Itu menandakan tidak ada metode penentuan skala prioaritas penanganan perkara. Di tengah banyaknya tumpukan perkara yang harus di tangani. Di tengah maraknya beragam modus kejahatan bermunculan.
Manajemen penegakan hukum perlu megadopsi manajemen skala prioritas dalam penanganan perkara. Prioritas perkara-prioritas yang harus diselesaikan secepatnya. Bagaimana caranya?. Tentu bisa meminjam metode penentuan skala prioritas dalam disiplin ilmu lain. Ilmu di luar ilmu hukum. Ilmu manajemen misalnya.
Dalam ilmu manajemen dikenal Eisenhower Decision Matrix (EDM). Diciptakan oleh Dwight Eisenhower. Untuk penetuan skala prioritas aktivitas dalam manajemen waktu.
EDM ditentukan berdasarkan prinisp urgency (kemendesakaan) dan Importantly (seberapa penting suatu hal). Sebuah masalah diklasifikasikan dalam kategori “mendesak” dan tidak mendesak untuk dilakukan. Juga “seberapa penting” dan “seberapa tidak penting” untuk dilakukan.

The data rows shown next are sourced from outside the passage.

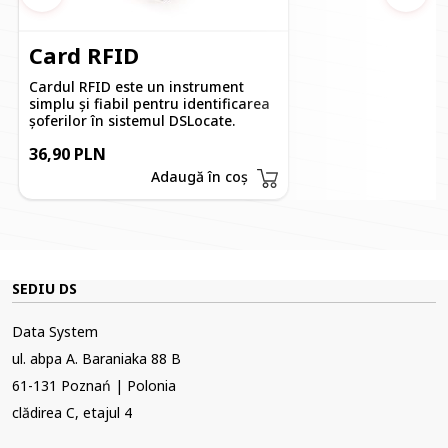
Anterior
Urmă
trimise la adresa de e-mail furnizată la crearea contului în
sistemul DSLocate, prin intermediul unui browser de pe
Card RFID
un computer standard.
Cardul RFID este un instrument
simplu și fiabil pentru identificarea
șoferilor în sistemul DSLocate.
36,90 PLN
Adaugă în coș
SEDIU DS
Data System
ul. abpa A. Baraniaka 88 B
61-131 Poznań | Polonia
clădirea C, etajul 4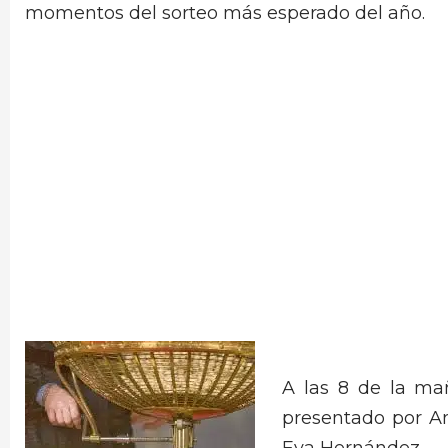
momentos del sorteo más esperado del año.
A las 8 de la ma
presentado por A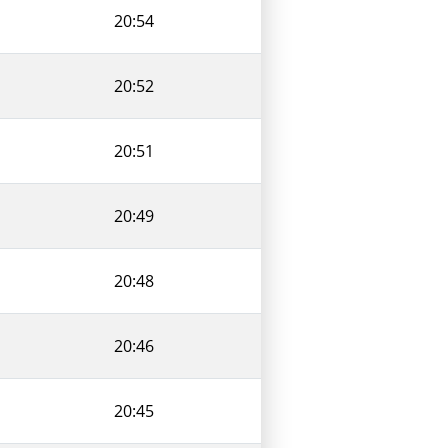
20:54
20:52
20:51
20:49
20:48
20:46
20:45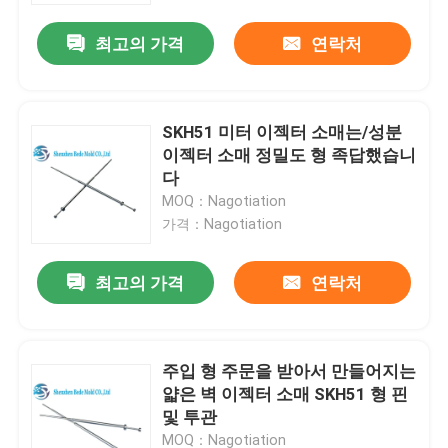
최고의 가격
연락처
SKH51 미터 이젝터 소매는/성분
이젝터 소매 정밀도 형 족답했습니
다
MOQ：Nagotiation
가격：Nagotiation
최고의 가격
연락처
집
주입 형 주문을 받아서 만들어지는
제품
얇은 벽 이젝터 소매 SKH51 형 핀
및 투관
회사 소개
MOQ：Nagotiation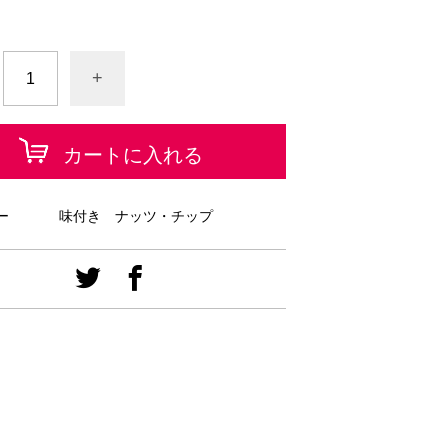
+
カートに入れる
ー
味付き ナッツ・チップ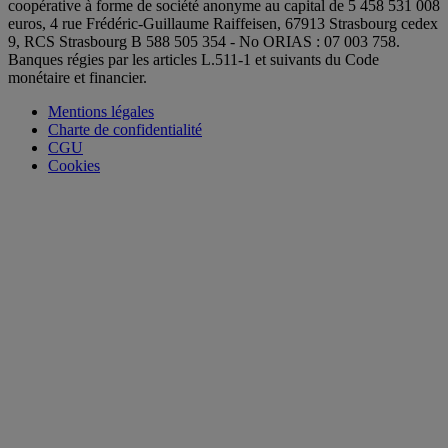
coopérative à forme de société anonyme au capital de 5 458 531 008
euros, 4 rue Frédéric-Guillaume Raiffeisen, 67913 Strasbourg cedex
9, RCS Strasbourg B 588 505 354 - No ORIAS : 07 003 758.
Banques régies par les articles L.511-1 et suivants du Code
monétaire et financier.
Mentions légales
Charte de confidentialité
CGU
Cookies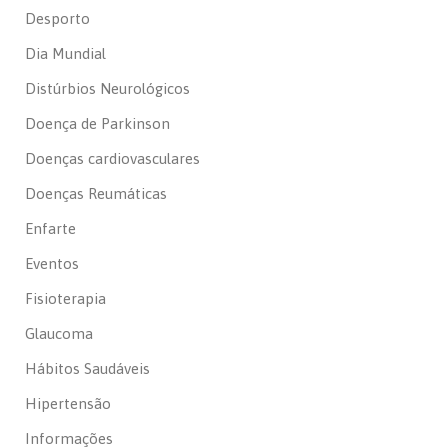
Desporto
Dia Mundial
Distúrbios Neurológicos
Doença de Parkinson
Doenças cardiovasculares
Doenças Reumáticas
Enfarte
Eventos
Fisioterapia
Glaucoma
Hábitos Saudáveis
Hipertensão
Informações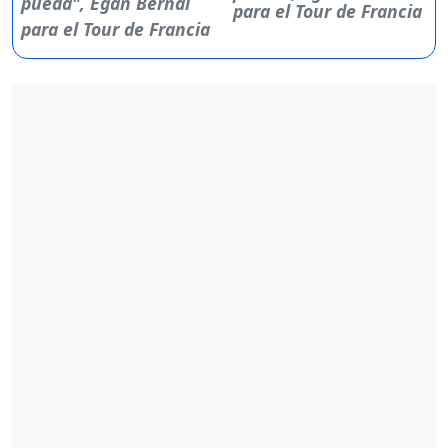
para el Tour de Francia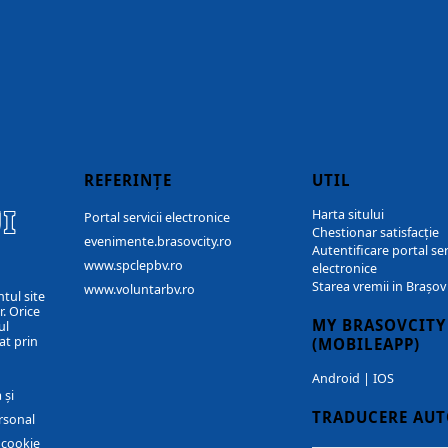
REFERINȚE
UTIL
I
Harta sitului
Portal servicii electronice
Chestionar satisfacție
evenimente.brasovcity.ro
Autentificare portal ser
www.spclepbv.ro
electronice
Starea vremii in Brașov
www.voluntarbv.ro
ntul site
. Orice
MY BRASOVCITY
ul
at prin
(MOBILEAPP)
Android
|
IOS
 și
TRADUCERE AU
rsonal
r cookie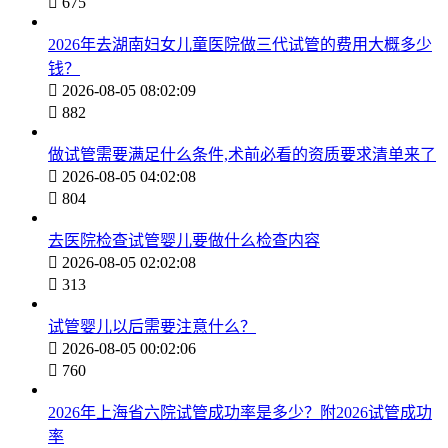

675
2026年去湖南妇女儿童医院做三代试管的费用大概多少
钱？

2026-08-05 08:02:09

882
做试管需要满足什么条件,术前必看的资质要求清单来了

2026-08-05 04:02:08

804
去医院检查试管婴儿要做什么检查内容

2026-08-05 02:02:08

313
试管婴儿以后需要注意什么？

2026-08-05 00:02:06

760
2026年上海省六院试管成功率是多少？附2026试管成功
率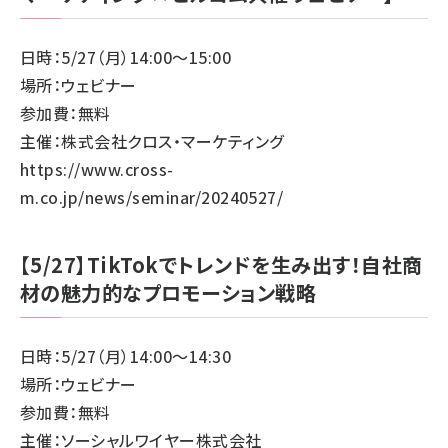
日時：5/27（月）14:00～15:00
場所：ウェビナー
参加費：無料
主催：株式会社クロス・マーケティング
https://www.cross-
m.co.jp/news/seminar/20240527/
【5/27】TikTokでトレンドを生み出す！自社商
材の魅力的なプロモーション戦略
日時：5/27（月）14:00～14:30
場所：ウェビナー
参加費：無料
主催：ソーシャルワイヤー株式会社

Berdasarkan prinsip itu sebuah permasalahakan diklasifikasi lagi ke dalam empat kuadran. Kuadran I: katategori penting dan mendesak untuk dilakukan. Kuadran II: kategori penting tapi tidak mendesak untuk dilakukan. Kuadran III: kategori kurang penting tapi mendesak dilakukan. Kuadran IV: kategori kurang penting dan tidak mendesak.